Methodology: This study adopted a descriptive cross-sectional study design, using an unmatched case-control technique with a quantitative approach. The case and control groups for this study were adolescents who were between 13 years and 19 years. The study was conducted in the Tamale Metropolis from April 2021 to June 2021. The metropolis is divided into four sub-districts. Almost 36.4% of the population is below 15 years. The exclusion criteria were girls below 13 years, and who have been pregnant before, and those same age group who have aborted before term; and male adolescents from 13 years to 19 years of age.

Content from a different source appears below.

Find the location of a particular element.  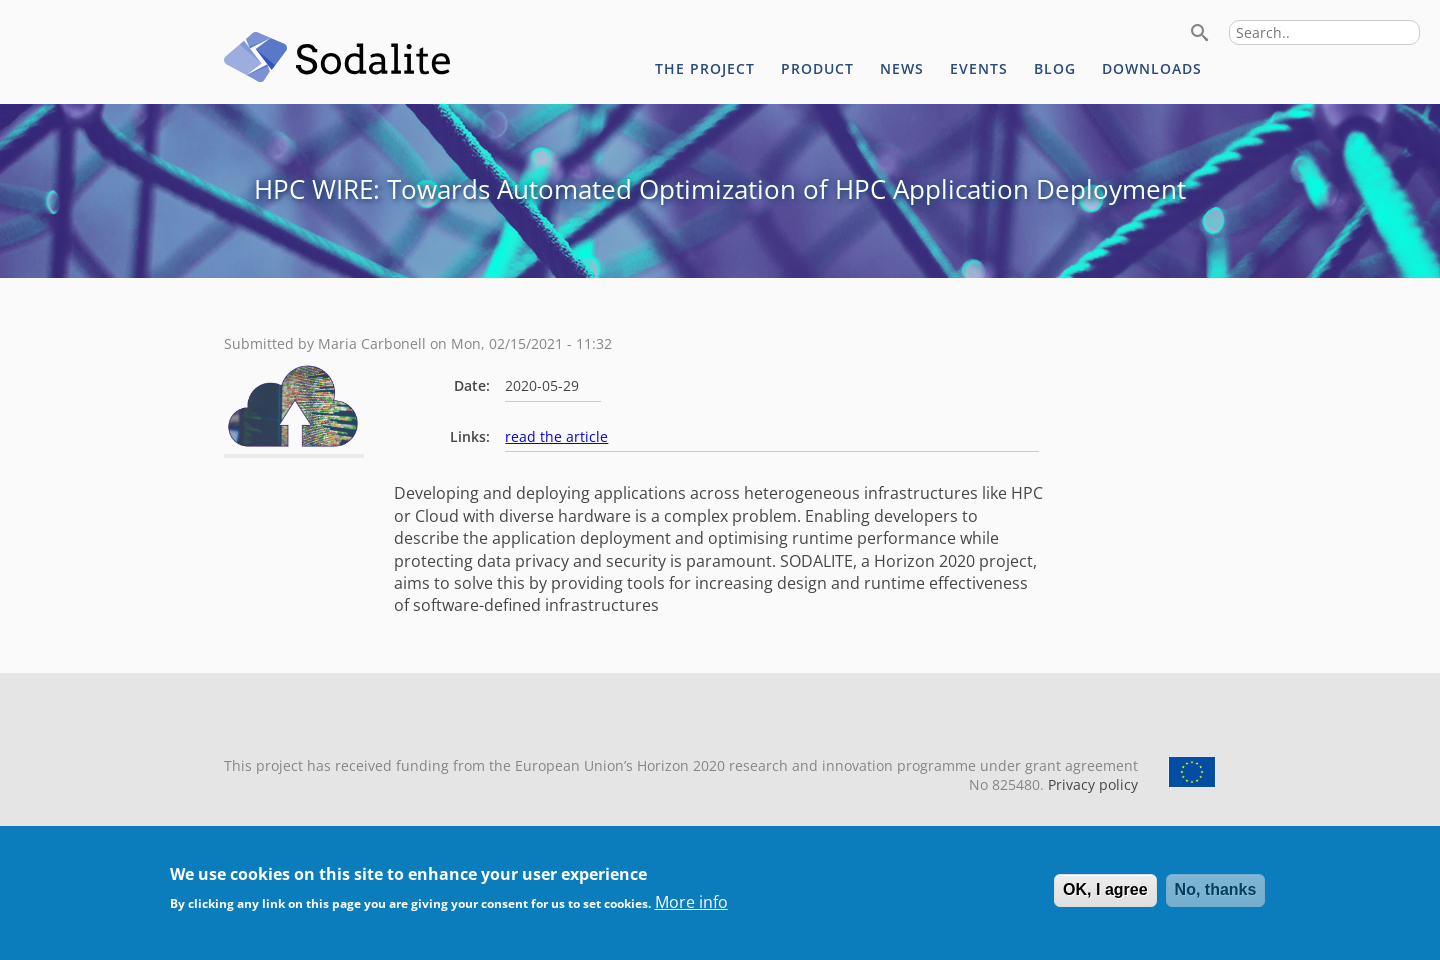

A multi-stage sampling design was used for the study. STATCALC formula for Epi Info was used to calculate the sample size of 291 for unmatched case-control groups of pregnant and non-pregnant study participants. A well-structured self-administered questionnaire in English language was used to interview participants. Descriptive statistics were used to describe the data by summarizing them into percentages and frequencies. Data was analyzed using SPSS version 25 and Microsoft Excel. Chisquare test was used to measure the association between the outcome and predictor variables. A p-value<0.05 was indicated an association between the variables.

Results: When participants socio-demographic risk factors in case group (85, 44.3%) and control group (107, 55.7%) by adolescent pregnancy were determined, data proved statistically significant difference (?2=21.29; p<0.001). However, there was no statistically significant difference between case and control groups (?2=0.56; p=0.55) on social media usage influencing adolescent pregnancy. Bivariate and multivariate analyses on marital status respectfully showed a statistically significant difference in terms of co-habiting (Crude odds: 0.04-0.36, p<0.001; AOR: 0.01-0.59, p=0.02) and married (Crude odds: 0.24-0.20), p<0.001; AOR: 0.01-0.22, p<0.001).

Conclusion: Despite strong religious affiliation, there exists teenage pregnancy in the Tamale Metropolis as a result of consensual sex.

Recommendation: There is the need to publicly intensify sex education among the youth as well as the various religious sects by the health authorities within the metropolis.